Final Y2K notes: what I am doing on the night

Two weeks out from the Y2K rollover. My infrastructure has been audited, patched where needed, and tested. The plans for the night are written. This post is, in part, the discipline of writing those plans down where I can find them again, and in part a record of what I am actually still slightly worried about.

The systems I am responsible for

A short inventory:

One Slackware 4.0 box at home running mail, DNS for a small zone, web hosting for friends, and the small honeypot.
One OpenBSD 2.5 box acting as the home firewall.
A small mail relay run on a friend's hardware in another city, accessed by SSH.
The home network's DSL modem (which is itself a small embedded computer) and the Cisco router behind it.

Nothing critical depends on any of these. The mail relay is the only piece anyone other than me would notice if it failed.

What I have done

A short audit, by item:

The Slackware box. All daemons are recent versions. The kernel is 2.2.13. BIND is 8.2.2-P5. Sendmail is 8.9.3. Apache is 1.3.9. None of these have known Y2K issues; all have been tested by setting the system clock to 2000-01-01 in a chroot and confirming normal operation.

The one minor finding: a Perl script I wrote for log analysis used a two-digit year representation and would have produced sort-order issues in 2000. Trivially fixed by switching to ISO-8601 dates. The fix has been in place for two months without trouble.
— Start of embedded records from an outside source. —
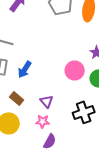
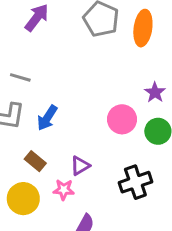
purple triangle: (47, 101) -> (80, 166), turned 40
pink star: (43, 121) -> (64, 190), moved

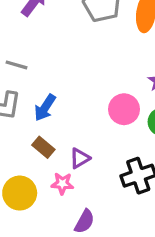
brown rectangle: (35, 161) -> (43, 147), moved

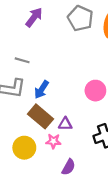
brown rectangle: (43, 147) -> (40, 116), size x1.6
purple triangle: (80, 158) -> (65, 124), turned 32

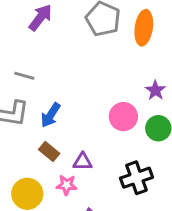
brown rectangle: (40, 116) -> (49, 152), size x0.6

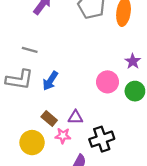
brown rectangle: (49, 152) -> (49, 119), moved
black cross: (136, 178) -> (102, 139), moved

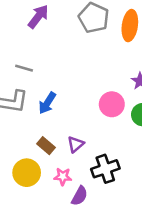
purple triangle: (75, 117) -> (76, 144), turned -42
pink star: (63, 136) -> (63, 177), moved

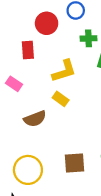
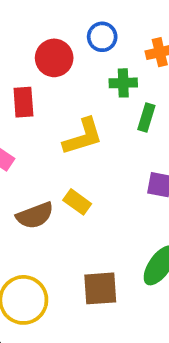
yellow rectangle: (61, 99) -> (77, 202), moved

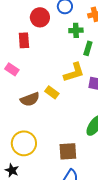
yellow L-shape: (83, 137) -> (74, 72), moved
brown square: (100, 288) -> (68, 151), moved

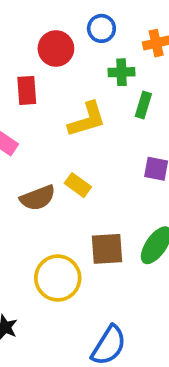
yellow L-shape: (74, 72) -> (87, 120), moved
yellow circle: (24, 143) -> (58, 278), moved
brown square: (68, 151) -> (107, 249), moved

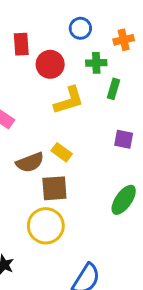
red circle: (56, 49) -> (50, 64), moved
red rectangle: (27, 90) -> (21, 44), moved
brown square: (107, 249) -> (54, 188), moved

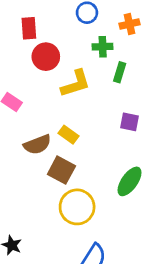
red circle: (50, 64) -> (46, 57), moved
brown square: (54, 188) -> (61, 170), turned 32
yellow circle: (46, 226) -> (77, 207), moved

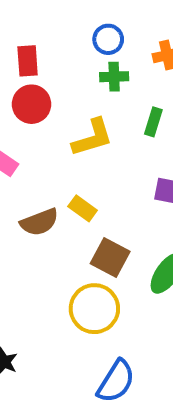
green cross: (103, 47) -> (114, 77), moved
red circle: (46, 57) -> (31, 104), moved
brown square: (61, 170) -> (110, 258), moved

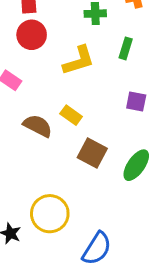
brown semicircle: (39, 222) -> (38, 126), turned -132
yellow circle: (94, 309) -> (50, 214), moved

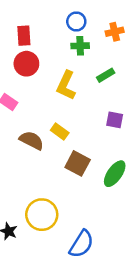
green rectangle: (126, 48) -> (106, 75), turned 42
yellow L-shape: (79, 61) -> (66, 85), turned 132

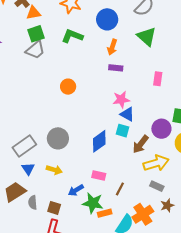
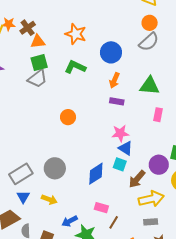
green triangle: (147, 37) -> (150, 86), moved, turned -40
pink rectangle: (99, 175) -> (101, 208), moved
gray rectangle: (157, 186) -> (151, 222), turned -32

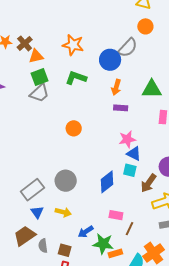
gray semicircle: (149, 42) -> (128, 48), moved

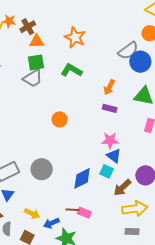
blue circle: (110, 60) -> (140, 62), moved
yellow arrow: (63, 212) -> (32, 214), moved
brown line: (130, 229) -> (73, 210), moved, turned 56

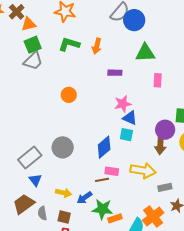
orange arrow: (109, 87) -> (97, 46), moved
brown arrow: (122, 188) -> (160, 145), moved, turned -30
yellow arrow: (135, 209) -> (143, 171), moved, turned 30
pink rectangle: (84, 213) -> (112, 171), moved

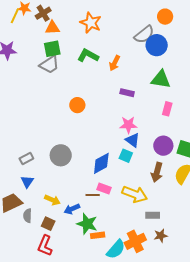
purple circle: (165, 130) -> (163, 146), moved
gray rectangle: (30, 157) -> (26, 159), size x0.6

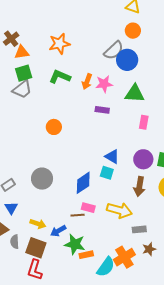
orange star: (91, 23) -> (59, 44), turned -30
pink star: (128, 125) -> (104, 84), moved
brown square: (48, 224) -> (36, 248), size x1.5

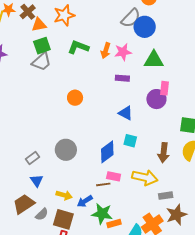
orange star: (59, 44) -> (64, 15), moved
blue triangle: (112, 157) -> (126, 113), moved
purple circle: (143, 159) -> (156, 99), moved
gray semicircle: (15, 242) -> (42, 214), turned -128
brown star: (149, 249) -> (176, 215), size x1.5

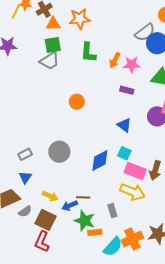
green L-shape: (78, 47) -> (88, 52), turned -115
pink rectangle: (114, 176) -> (135, 171), moved, size x1.5
brown line: (103, 184) -> (83, 197), moved
gray rectangle: (166, 196) -> (112, 211), moved, turned 72

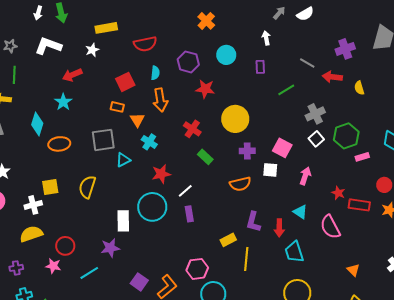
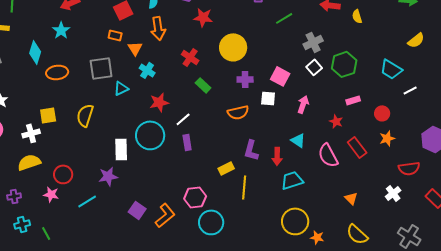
pink rectangle: (362, 157) -> (353, 100), moved
red rectangle: (359, 205) -> (357, 147), moved, turned 45
cyan trapezoid: (294, 252) -> (292, 180), turned 90

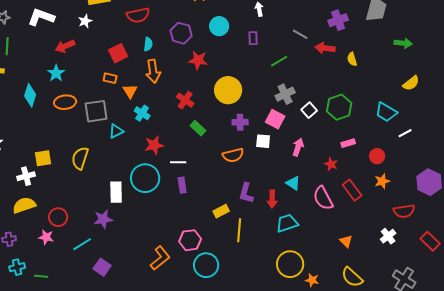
gray cross: (313, 42) -> (285, 94), moved
orange ellipse: (57, 72) -> (65, 102), moved
white line: (183, 119) -> (178, 162), turned 42
purple square: (137, 210) -> (102, 267), moved
green line: (46, 233) -> (41, 276), turned -56

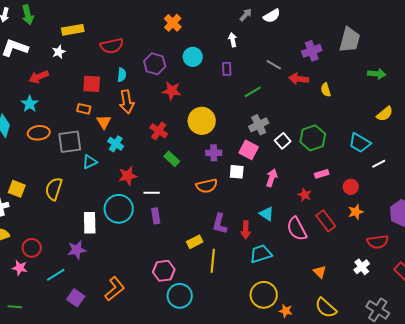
red square: (118, 53) -> (92, 84), turned 30
yellow square: (43, 158) -> (17, 189), turned 30
orange L-shape: (160, 258) -> (115, 289), moved

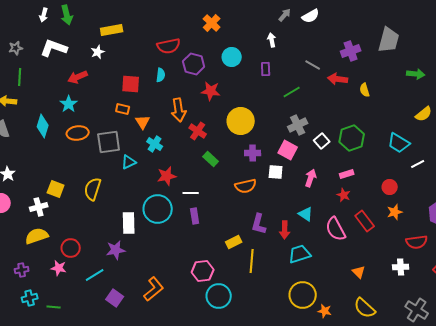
red semicircle: (112, 46) -> (169, 46), moved
orange arrow: (127, 102) -> (179, 110), moved
pink rectangle: (322, 174) -> (347, 174), moved
white cross: (362, 267) -> (401, 267), turned 35

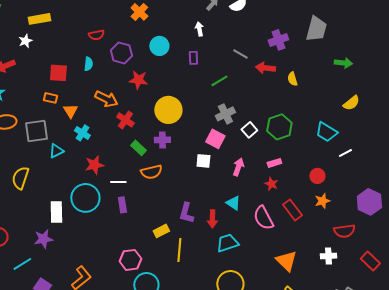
red semicircle: (169, 46) -> (96, 35), size x0.7
orange arrow: (179, 110) -> (106, 99), turned -55
purple cross: (253, 153) -> (162, 140), moved
orange semicircle: (246, 186) -> (151, 172), moved
orange triangle: (359, 272) -> (286, 261), size x1.6

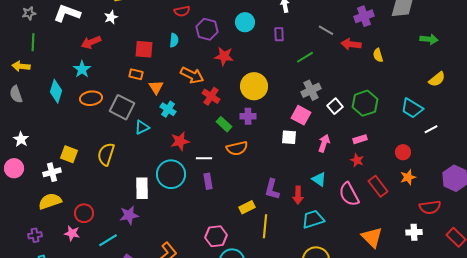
gray square: (36, 131) -> (122, 107), turned 35

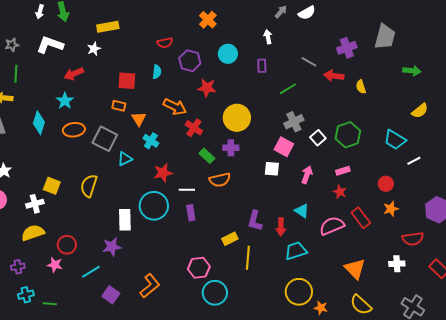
pink semicircle: (349, 194) -> (332, 226), turned 95

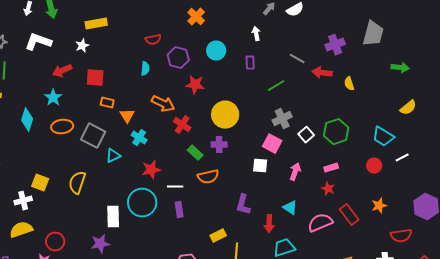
red square: (127, 81) -> (95, 78), moved
red circle: (386, 184) -> (374, 166), moved
purple L-shape: (255, 221) -> (243, 205), moved

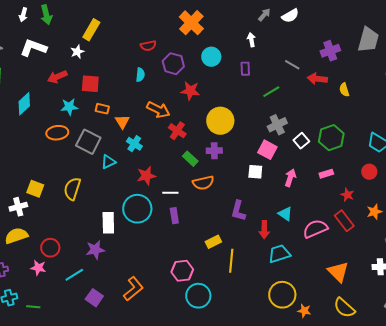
orange cross: (196, 17) -> (191, 23), size x1.4
yellow rectangle: (96, 24) -> (91, 30), turned -50
cyan star: (53, 98) -> (69, 107), moved, turned 30
cyan diamond: (27, 120) -> (24, 104), moved, turned 30
red star: (328, 189) -> (347, 195), moved

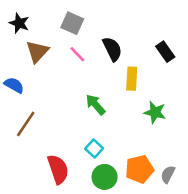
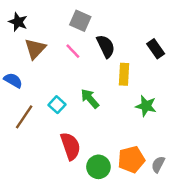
gray square: (72, 23) -> (80, 21), moved
cyan square: (94, 149) -> (57, 105), moved
red semicircle: (58, 169) -> (70, 146), moved

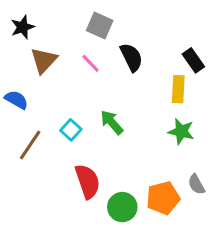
black star: (18, 22) -> (23, 27), turned 30
yellow rectangle: (124, 74) -> (178, 89), moved
gray semicircle: (158, 164) -> (196, 184), moved, turned -56

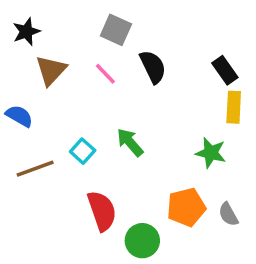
yellow rectangle: (178, 89) -> (234, 107), moved
brown line: (30, 145) -> (35, 169), turned 36
orange pentagon: (163, 198) -> (186, 207), moved

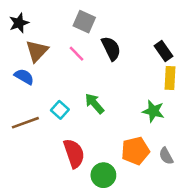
blue semicircle: (19, 116) -> (24, 77), moved

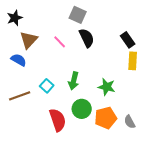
gray square: (84, 22) -> (78, 15), moved
green arrow: (94, 103) -> (74, 81), turned -126
green star: (153, 111) -> (107, 87), moved
green circle: (103, 175) -> (82, 109), moved

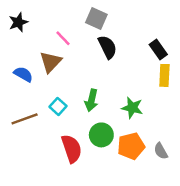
brown triangle: (29, 40) -> (51, 62), moved
pink line: (60, 42) -> (63, 38), moved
The OpenBSD box. OpenBSD 2.5 is unaffected by Y2K. The audit was a five-minute exercise.

The remote relay. Same software stack as my home box, so the same audit applied. Friend confirmed the date-rollover test from his end.

The DSL modem. Manufacturer's official statement says it is unaffected, with one specific exception around the line-quality reporting feature, which records dates in a two-digit format that will roll over confusingly. The reporting will look strange but the modem will continue to work. I have noted this and moved on.

The Cisco router. Cisco has published a detailed Y2K compatibility list. My specific model is on the "unaffected" list.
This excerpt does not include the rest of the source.